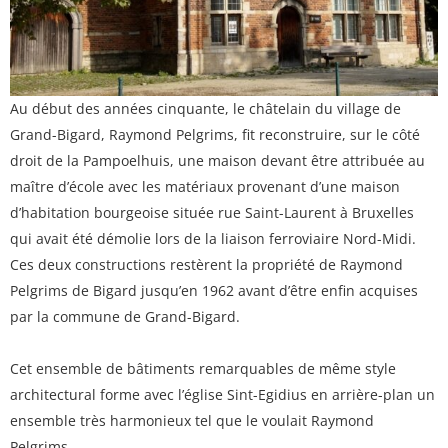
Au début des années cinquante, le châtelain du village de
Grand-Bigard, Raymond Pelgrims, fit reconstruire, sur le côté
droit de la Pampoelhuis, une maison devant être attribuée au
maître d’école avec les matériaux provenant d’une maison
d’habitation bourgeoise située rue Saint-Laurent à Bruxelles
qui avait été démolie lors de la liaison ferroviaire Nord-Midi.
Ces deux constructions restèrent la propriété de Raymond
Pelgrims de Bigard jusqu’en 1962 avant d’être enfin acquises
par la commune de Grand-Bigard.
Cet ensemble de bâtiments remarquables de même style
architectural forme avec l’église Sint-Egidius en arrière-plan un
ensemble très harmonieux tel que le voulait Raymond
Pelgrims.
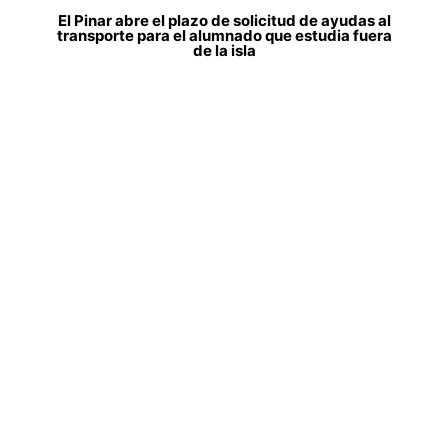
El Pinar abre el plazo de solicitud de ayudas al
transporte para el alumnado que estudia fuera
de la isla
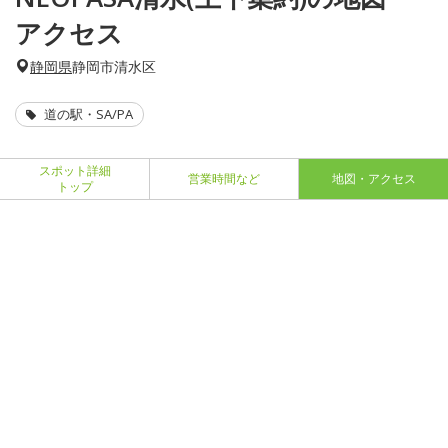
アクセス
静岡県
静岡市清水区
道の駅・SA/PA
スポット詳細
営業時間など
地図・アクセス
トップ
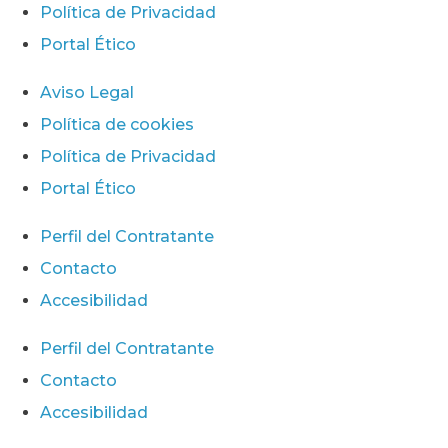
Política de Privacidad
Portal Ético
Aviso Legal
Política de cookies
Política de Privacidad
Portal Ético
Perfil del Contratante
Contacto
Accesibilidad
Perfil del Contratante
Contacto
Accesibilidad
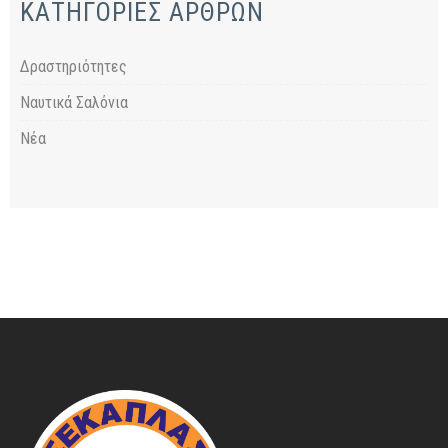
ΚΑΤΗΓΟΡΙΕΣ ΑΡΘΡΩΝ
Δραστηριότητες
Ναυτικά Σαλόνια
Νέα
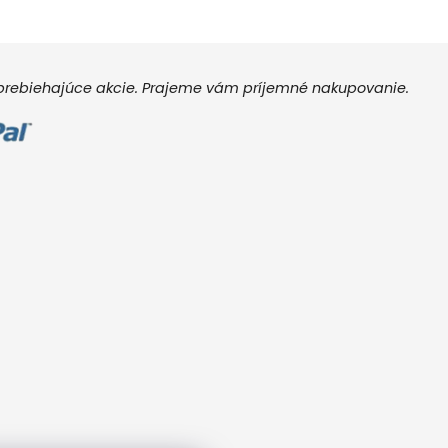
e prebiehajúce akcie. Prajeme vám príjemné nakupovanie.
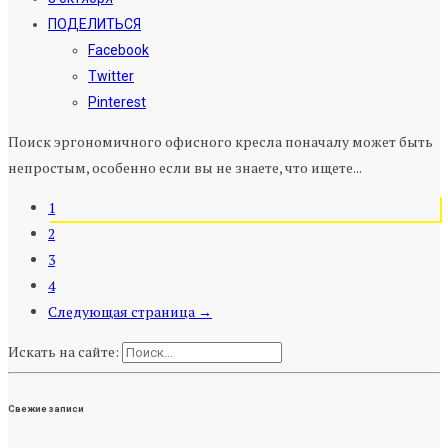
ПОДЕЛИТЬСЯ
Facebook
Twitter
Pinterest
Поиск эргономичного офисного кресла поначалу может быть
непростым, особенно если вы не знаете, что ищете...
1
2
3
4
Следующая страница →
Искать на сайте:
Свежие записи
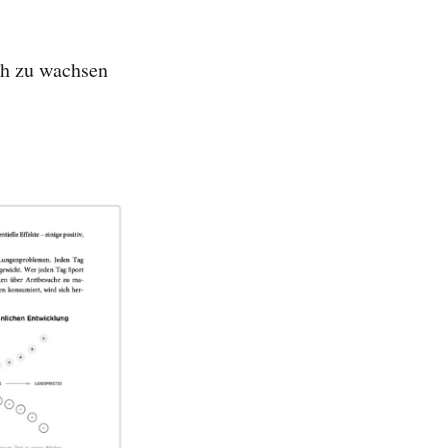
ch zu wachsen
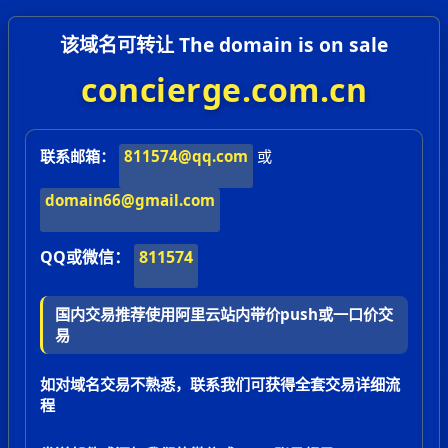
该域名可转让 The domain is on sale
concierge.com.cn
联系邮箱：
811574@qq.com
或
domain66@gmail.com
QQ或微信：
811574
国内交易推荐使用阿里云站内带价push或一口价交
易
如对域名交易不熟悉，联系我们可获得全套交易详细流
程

_ _ _ _ _ _ _

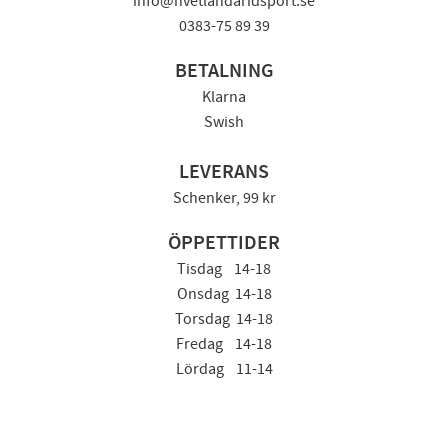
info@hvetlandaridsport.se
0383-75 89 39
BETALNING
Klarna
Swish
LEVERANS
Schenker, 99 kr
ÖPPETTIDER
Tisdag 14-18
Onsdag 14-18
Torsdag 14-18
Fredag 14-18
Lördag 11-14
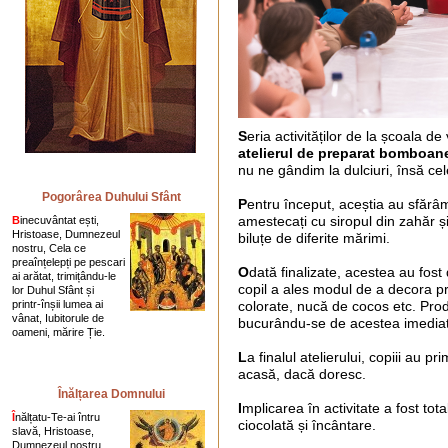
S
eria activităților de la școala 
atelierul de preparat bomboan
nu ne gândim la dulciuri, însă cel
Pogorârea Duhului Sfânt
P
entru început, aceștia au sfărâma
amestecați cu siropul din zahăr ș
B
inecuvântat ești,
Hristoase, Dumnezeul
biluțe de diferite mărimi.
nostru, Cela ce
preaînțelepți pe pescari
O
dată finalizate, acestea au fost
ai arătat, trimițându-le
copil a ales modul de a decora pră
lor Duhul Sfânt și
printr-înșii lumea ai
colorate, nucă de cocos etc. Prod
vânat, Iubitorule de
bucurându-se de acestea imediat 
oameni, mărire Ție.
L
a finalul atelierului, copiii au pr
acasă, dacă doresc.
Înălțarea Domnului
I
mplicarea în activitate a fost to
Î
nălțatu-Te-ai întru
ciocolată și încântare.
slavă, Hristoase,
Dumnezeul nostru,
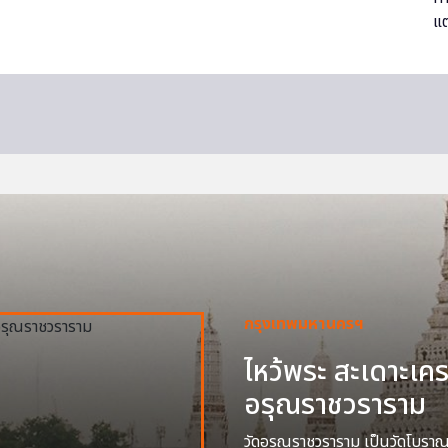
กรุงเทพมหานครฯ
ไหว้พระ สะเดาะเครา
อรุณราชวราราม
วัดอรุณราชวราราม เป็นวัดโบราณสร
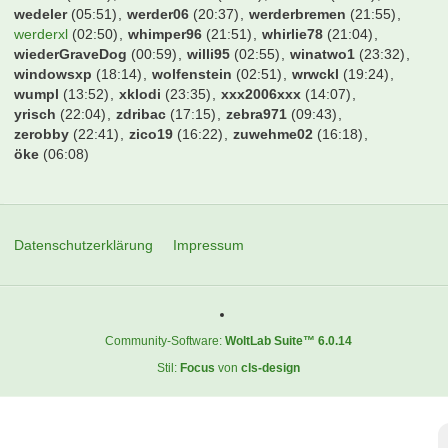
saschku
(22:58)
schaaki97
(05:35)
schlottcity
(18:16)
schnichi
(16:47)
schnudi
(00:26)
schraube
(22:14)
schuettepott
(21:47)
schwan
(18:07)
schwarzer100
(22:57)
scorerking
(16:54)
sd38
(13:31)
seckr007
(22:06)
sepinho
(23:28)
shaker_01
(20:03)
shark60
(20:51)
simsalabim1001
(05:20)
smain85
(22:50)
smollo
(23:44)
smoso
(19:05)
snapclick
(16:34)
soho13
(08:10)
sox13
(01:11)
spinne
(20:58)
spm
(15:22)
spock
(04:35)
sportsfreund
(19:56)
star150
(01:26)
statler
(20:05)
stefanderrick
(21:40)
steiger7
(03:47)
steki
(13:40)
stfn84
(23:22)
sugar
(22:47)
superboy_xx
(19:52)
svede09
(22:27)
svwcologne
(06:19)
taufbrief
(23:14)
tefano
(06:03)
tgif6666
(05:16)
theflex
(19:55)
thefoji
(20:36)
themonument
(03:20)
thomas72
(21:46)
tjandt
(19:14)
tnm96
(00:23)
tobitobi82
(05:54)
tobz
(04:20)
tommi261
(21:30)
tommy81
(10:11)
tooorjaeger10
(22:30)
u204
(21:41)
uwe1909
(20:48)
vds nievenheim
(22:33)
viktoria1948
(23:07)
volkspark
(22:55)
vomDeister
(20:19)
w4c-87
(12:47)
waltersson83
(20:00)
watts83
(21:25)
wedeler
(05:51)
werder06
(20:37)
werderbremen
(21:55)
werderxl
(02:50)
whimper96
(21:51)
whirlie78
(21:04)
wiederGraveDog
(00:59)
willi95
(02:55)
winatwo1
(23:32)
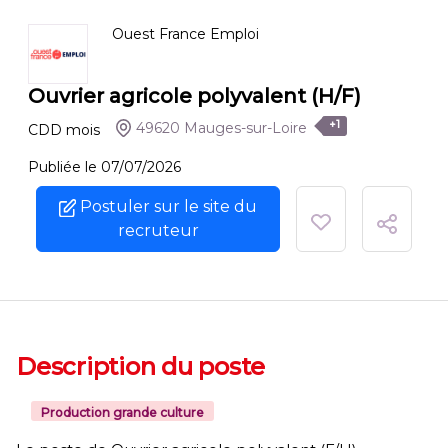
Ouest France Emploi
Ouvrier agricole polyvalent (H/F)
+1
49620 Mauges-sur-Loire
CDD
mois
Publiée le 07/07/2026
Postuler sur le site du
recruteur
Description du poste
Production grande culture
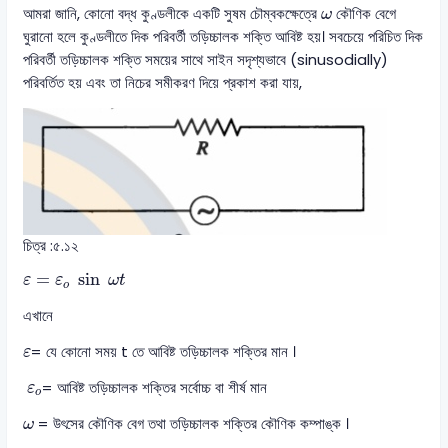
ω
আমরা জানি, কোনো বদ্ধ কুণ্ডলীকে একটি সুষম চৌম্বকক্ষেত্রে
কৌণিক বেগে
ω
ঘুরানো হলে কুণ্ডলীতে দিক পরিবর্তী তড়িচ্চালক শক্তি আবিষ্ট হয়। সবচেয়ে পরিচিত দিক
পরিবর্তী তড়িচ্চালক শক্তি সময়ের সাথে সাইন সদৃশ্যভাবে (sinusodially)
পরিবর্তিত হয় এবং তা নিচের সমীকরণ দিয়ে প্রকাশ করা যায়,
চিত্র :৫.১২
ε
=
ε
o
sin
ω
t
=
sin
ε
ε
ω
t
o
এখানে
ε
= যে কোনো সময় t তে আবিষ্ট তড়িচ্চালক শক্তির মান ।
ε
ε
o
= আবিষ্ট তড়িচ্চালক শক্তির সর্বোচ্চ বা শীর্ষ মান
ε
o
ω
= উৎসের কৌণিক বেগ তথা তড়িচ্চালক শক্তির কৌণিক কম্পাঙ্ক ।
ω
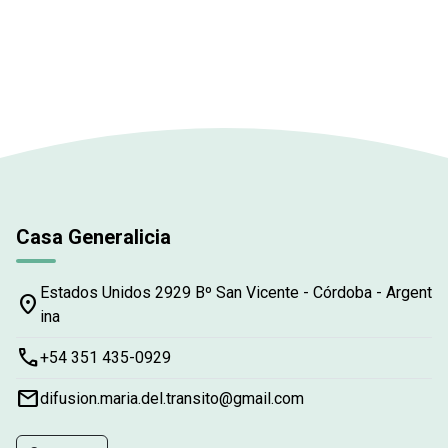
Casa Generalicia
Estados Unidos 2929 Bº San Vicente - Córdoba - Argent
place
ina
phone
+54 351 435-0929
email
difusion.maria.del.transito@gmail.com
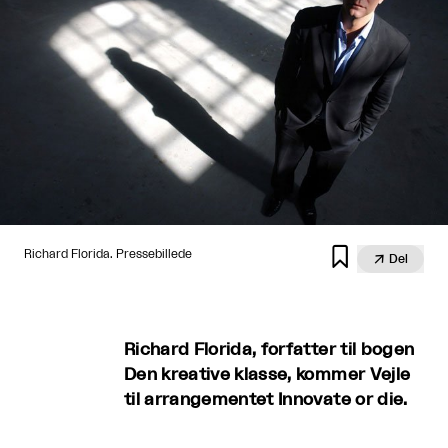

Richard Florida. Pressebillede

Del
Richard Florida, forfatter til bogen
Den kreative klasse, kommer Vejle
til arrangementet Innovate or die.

_ _ _ _ _ _ _

WHAT THE TASK REQUIRES:
Pictures in the entries do not go into the copy. Print only the lines starting at the one containing "চিত্র :৫.১২" and ending at the one containing "til arrangementet Innovate or die.", exactly as they appear.

PROBLEM SOLUTION:
চিত্র :৫.১২
ε
=
ε
o
sin
ω
t
=
sin
ε
ε
ω
t
o
এখানে
ε
= যে কোনো সময় t তে আবিষ্ট তড়িচ্চালক শক্তির মান ।
ε
ε
o
= আবিষ্ট তড়িচ্চালক শক্তির সর্বোচ্চ বা শীর্ষ মান
ε
o
ω
= উৎসের কৌণিক বেগ তথা তড়িচ্চালক শক্তির কৌণিক কম্পাঙ্ক ।
ω
Casa Generalicia
Estados Unidos 2929 Bº San Vicente - Córdoba - Argent
place
ina
phone
+54 351 435-0929
email
difusion.maria.del.transito@gmail.com

Richard Florida. Pressebillede

Del
Richard Florida, forfatter til bogen
Den kreative klasse, kommer Vejle
til arrangementet Innovate or die.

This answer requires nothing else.